Est-ce que vous souffrez beaucoup?
Beaucoup; c'est la fièvre qui me mange; je l'ons toujours, toujours. Je ne dormons plus ni le jour ni la nuit.
Mangez-vous un peu?
Que non; y a ben des petites choses que je verrais sur l'assiette avec plaisir, mais je ne pouvons les acheter, c'est cher. M'en faut pourtant pas gros, mais ça ne me fait encore rien. Y a ben un autre souci qui me tourmente.
Quoi donc? votre mal?
Que non. Ca m'emmènera un de ces matins; mais je vois mon pauvre homme qu'est plus vieux que moi, et qu'a tout l'ouvrage à faire, et qui se donne un tintouin!
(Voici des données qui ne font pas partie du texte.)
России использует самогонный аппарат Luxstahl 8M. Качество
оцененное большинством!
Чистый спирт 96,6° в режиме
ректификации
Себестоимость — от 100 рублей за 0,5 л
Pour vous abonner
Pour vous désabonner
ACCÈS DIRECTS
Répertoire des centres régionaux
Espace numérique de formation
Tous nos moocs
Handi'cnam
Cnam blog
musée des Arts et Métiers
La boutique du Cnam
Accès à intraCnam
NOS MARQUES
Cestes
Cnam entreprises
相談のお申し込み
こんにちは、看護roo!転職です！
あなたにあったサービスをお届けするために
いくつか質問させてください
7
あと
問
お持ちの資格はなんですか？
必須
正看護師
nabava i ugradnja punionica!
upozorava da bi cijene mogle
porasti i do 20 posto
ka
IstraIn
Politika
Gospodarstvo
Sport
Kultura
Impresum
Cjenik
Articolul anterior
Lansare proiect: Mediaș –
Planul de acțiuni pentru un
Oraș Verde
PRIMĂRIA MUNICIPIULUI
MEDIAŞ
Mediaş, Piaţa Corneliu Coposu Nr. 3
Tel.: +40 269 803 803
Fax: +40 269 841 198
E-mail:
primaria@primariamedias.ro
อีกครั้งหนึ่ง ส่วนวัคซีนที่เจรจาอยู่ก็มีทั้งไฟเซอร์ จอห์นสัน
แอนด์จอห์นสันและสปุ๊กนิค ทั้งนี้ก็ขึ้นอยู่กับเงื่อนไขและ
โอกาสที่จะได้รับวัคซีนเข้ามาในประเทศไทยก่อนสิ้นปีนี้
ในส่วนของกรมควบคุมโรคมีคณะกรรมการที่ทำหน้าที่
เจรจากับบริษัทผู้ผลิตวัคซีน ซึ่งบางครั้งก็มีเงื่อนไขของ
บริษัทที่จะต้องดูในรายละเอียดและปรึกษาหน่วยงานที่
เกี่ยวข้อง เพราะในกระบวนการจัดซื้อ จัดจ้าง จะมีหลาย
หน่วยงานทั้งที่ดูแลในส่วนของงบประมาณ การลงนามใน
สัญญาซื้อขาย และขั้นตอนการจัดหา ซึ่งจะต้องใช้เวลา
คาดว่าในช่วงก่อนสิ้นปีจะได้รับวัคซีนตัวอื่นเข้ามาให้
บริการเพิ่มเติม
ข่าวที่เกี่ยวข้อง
Faut qu'i porte le manger aux bêtes, qu'i fasse sa soupe, qu'i soigne la vache, les poules, le jardin et le cochon, qu'i balaye; et qu'encore je me faisons un mauvais sang, parce que ça n'est plus propre comme quand j'étions sur pied.
Mais c'est encore très propre ici, mère Limousin, et votre mari s'en tire très bien.
Vous croyez? I fait bien ce qu'i peut, le pauvre. Ah! c'est que ma maison elle était renommée dans le temps comme la plus nette du pays. Mais maintenant que je sommes malade...
Vous guérirez, mère Limousin.
Que non, ma petite demoiselle; je sommes asthme; et j'ons attrapé un froid par-dessus. Sans mon homme que je laissons, je serions ben contente de m'en aller. J'ons peiné toute ma vie; j'ons supporté la gêne. On n'avait pas la misère, quoi! mais on n'a jamais été riche; on a travaillé dur, et on ne doit rien à personne. Le bon Dieu peut m'appeler quand il voudra, je sommes prête."
Folla s'en alla toute pénétrée de cette grande pensée de la mort qui en épouvante tant d'autres, et que le paysan, l'homme du travail et des privations, souvent voit approcher avec un calme si résigné.
Et cette vieille qui souffrait tant, qui avait à peine le nécessaire, tandis que Juliette, l'enfant gâtée, pour avoir eu un peu mal au cur, était comblée de soins et de remèdes, et voyait satisfaire toutes ses fantaisies!
Son grand-père, la regardant s'asseoir près de lui toute songeuse, lui dit soudain en caressant ses cheveux flottants:
"Eh bien! petite, te voilà triste. Le fait est que tu as été privée de ton voyage avec Fraülen. Tiens, pour le remplacer, voilà de quoi t'acheter des joujoux."
Et il lui tendit une pièce de vingt francs.
Follette se jeta au cou de M. Milane; vraiment cela ne pouvait mieux tomber. Et, tandis qu'il terminait son journal, elle courut à toutes jambes chez les Limousin.
"Tenez, cria-t-elle tout essoufflée, mère Limousin, vous pourrez avec cela vous procurer quelques douceurs." Et elle s'enfuit radieuse. Ainsi elle n'avait point perdu sa journée.
V
L'HOMME QUI REVIENT
Et voilà qu'à partir de ce temps un vilain oiseau noir aux ailes déployées, qui a nom le malheur, plana sur la pauvre petite Folla.